Au lieu de cela, les compilateurs organisèrent d'abord les sūtras fondamentaux selon leurs diverses « correspondances » pour achever le *Saṃyuktāgama* ; les sūtras de longueur moyenne furent ensuite réunis dans le *Madhyamāgama*, et ceux de grande longueur dans le *Dīrghāgama* ; enfin, les sūtras disposés par énumération numérique progressive furent rassemblés dans le *Ekottarāgama*. Les quatre Āgamas se trouvaient ainsi complets, et les sūtras liés au Vinaya (tels que les *Jātakas*) furent placés dans le *Vinaya étendu*.

Au cours de ce processus, le *Saṃyuktāgama* fut assemblé de la manière suivante. La Section des Agrégats, la Section des Bases des Sens et la Section de la Production Conditionnée, au sein de [1] *Sūtra*, furent organisées en *Récitation des Agrégats*, *Récitation des Bases des Sens* et *Récitation de la Production Conditionnée* du *Saṃyuktāgama*. Puis les prophéties des disciples et celles de l'Ainsi-Venu, au sein de [3] *Vyākaraṇa*, devinrent respectivement la *Récitation des Paroles des Disciples* et la *Récitation des Paroles de l'Ainsi-Venu*. La Section du Chemin, au sein de *Sūtra*, fut ensuite organisée en *Récitation du Chemin*. Enfin, les (b) *Vers de Correspondance des Assemblées* (contenant le *Paṭhamasaraṇādisuttanta*), au sein de [4] *Gāthā*, furent organisés en *Récitation des Huit Assemblées*.
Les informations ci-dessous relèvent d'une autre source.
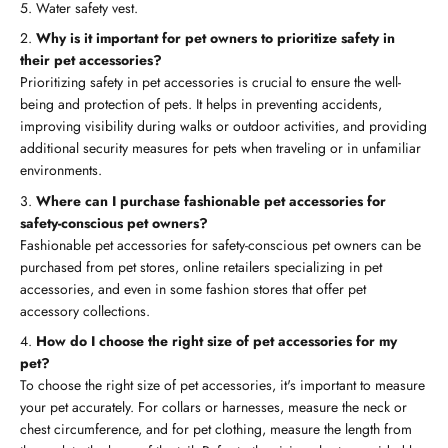
5. Water safety vest.
Why is it important for pet owners to prioritize safety in
their pet accessories?
Prioritizing safety in pet accessories is crucial to ensure the well-
being and protection of pets. It helps in preventing accidents,
improving visibility during walks or outdoor activities, and providing
additional security measures for pets when traveling or in unfamiliar
environments.
Where can I purchase fashionable pet accessories for
safety-conscious pet owners?
Fashionable pet accessories for safety-conscious pet owners can be
purchased from pet stores, online retailers specializing in pet
accessories, and even in some fashion stores that offer pet
accessory collections.
How do I choose the right size of pet accessories for my
pet?
To choose the right size of pet accessories, it's important to measure
your pet accurately. For collars or harnesses, measure the neck or
chest circumference, and for pet clothing, measure the length from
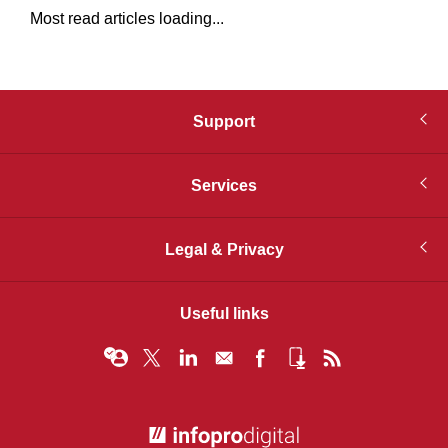
Most read articles loading...
Support
Services
Legal & Privacy
Useful links
© Infopro Digital 2026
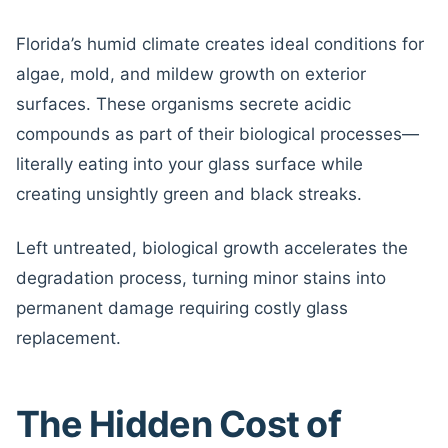
Florida’s humid climate creates ideal conditions for
algae, mold, and mildew growth on exterior
surfaces. These organisms secrete acidic
compounds as part of their biological processes—
literally eating into your glass surface while
creating unsightly green and black streaks.
Left untreated, biological growth accelerates the
degradation process, turning minor stains into
permanent damage requiring costly glass
replacement.
The Hidden Cost of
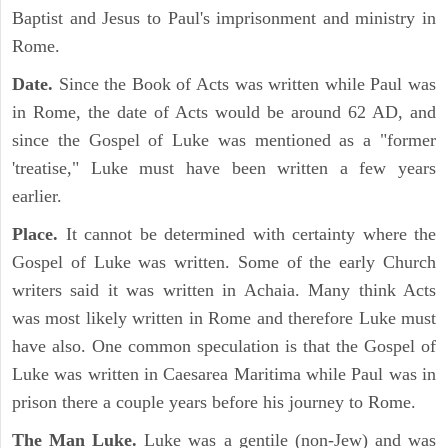
Baptist and Jesus to Paul's imprisonment and ministry in
Rome.
Date.
Since the Book of Acts was written while Paul was
in Rome, the date of Acts would be around 62 AD, and
since the Gospel of Luke was mentioned as a "former
'treatise," Luke must have been written a few years
earlier.
Place.
It cannot be determined with certainty where the
Gospel of Luke was written. Some of the early Church
writers said it was written in Achaia. Many think Acts
was most likely written in Rome and therefore Luke must
have also. One common speculation is that the Gospel of
Luke was written in Caesarea Maritima while Paul was in
prison there a couple years before his journey to Rome.
The Man Luke.
Luke was a gentile (non-Jew) and was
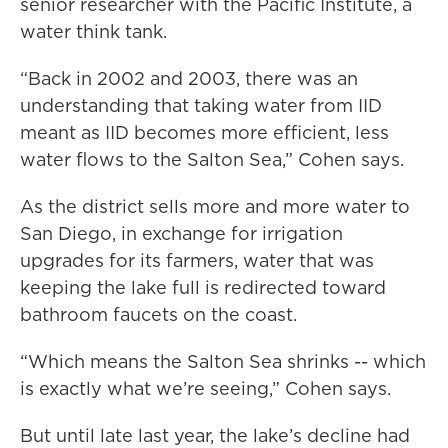
senior researcher with the Pacific Institute, a
water think tank.
“Back in 2002 and 2003, there was an
understanding that taking water from IID
meant as IID becomes more efficient, less
water flows to the Salton Sea,” Cohen says.
As the district sells more and more water to
San Diego, in exchange for irrigation
upgrades for its farmers, water that was
keeping the lake full is redirected toward
bathroom faucets on the coast.
“Which means the Salton Sea shrinks -- which
is exactly what we’re seeing,” Cohen says.
But until late last year, the lake’s decline had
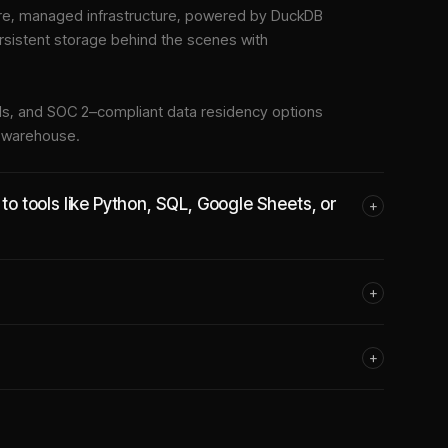
e, managed infrastructure
, powered by DuckDB
rsistent storage behind the scenes with
tools, and SOC 2–compliant data residency options
e warehouse.
 tools like Python, SQL, Google Sheets, or
+
+
+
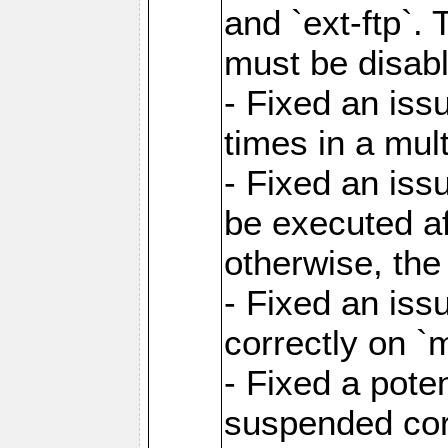
and `ext-ftp`.
must be disab
- Fixed an is
times in a mul
- Fixed an is
be executed af
otherwise, th
- Fixed an iss
correctly on 
- Fixed a pote
suspended cor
Les matériaux qui circulaient déjà dans diverses régions de l'Inde — les (a) *Vers des Anciens Moines = Vers Prononcés par les Anciens Moines*, *Śailagāthā = Śailagāthā*, *Munigāthā = Munigāthā*, *Recueil de Significations*, *Pārāyaṇa*, et *Vers des Bhikṣuṇīs*, au sein de [4] *Gāthā* ; le *Udāna* et le *Dhammapada*, au sein de [5] *Udāna* ; ainsi que le (a) *Itivuttaka de forme Ekottara = Itivṛttaka-sūtra*, au sein de [6] *Itivṛttaka* — n'y furent pas intégrés et continuèrent d'être récités dans leurs régions respectives. Ce n'est qu'au Second Concile de Vaiśālī que ces anciens vers furent rassemblés et reçurent place dans le *Khuddaka Nikāya* (Collection Mineure).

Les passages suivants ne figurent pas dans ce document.